- **Exercise description**: Find the line with "Unleashing Fun: Bangkok’s" in the entries below, then reproduce it and every line after it down to and including the line with "Festive Fun in the City: What to Expect from", exactly.

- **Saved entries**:

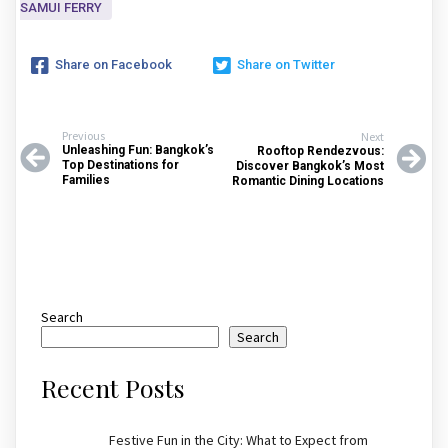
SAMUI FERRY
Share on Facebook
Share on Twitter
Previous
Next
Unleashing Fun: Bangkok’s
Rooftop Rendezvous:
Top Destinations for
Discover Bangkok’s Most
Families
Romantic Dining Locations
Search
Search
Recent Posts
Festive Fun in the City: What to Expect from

--

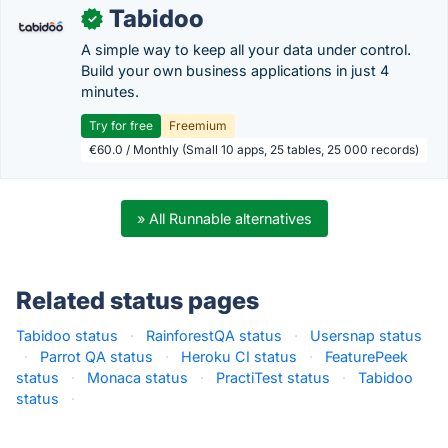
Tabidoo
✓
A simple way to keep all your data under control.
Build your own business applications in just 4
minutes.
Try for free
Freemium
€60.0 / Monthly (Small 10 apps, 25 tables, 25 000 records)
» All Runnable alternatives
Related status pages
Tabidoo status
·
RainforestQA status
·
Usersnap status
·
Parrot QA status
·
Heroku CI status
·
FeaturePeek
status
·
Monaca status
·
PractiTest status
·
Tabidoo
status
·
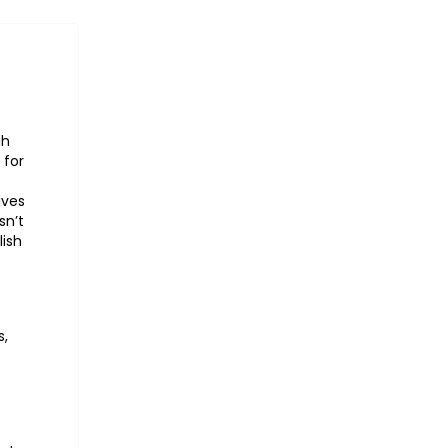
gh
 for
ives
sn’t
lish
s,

- **Result of the exercise**:
Unleashing Fun: Bangkok’s
Rooftop Rendezvous:
Top Destinations for
Discover Bangkok’s Most
Families
Romantic Dining Locations
Search
Search
Recent Posts
Festive Fun in the City: What to Expect from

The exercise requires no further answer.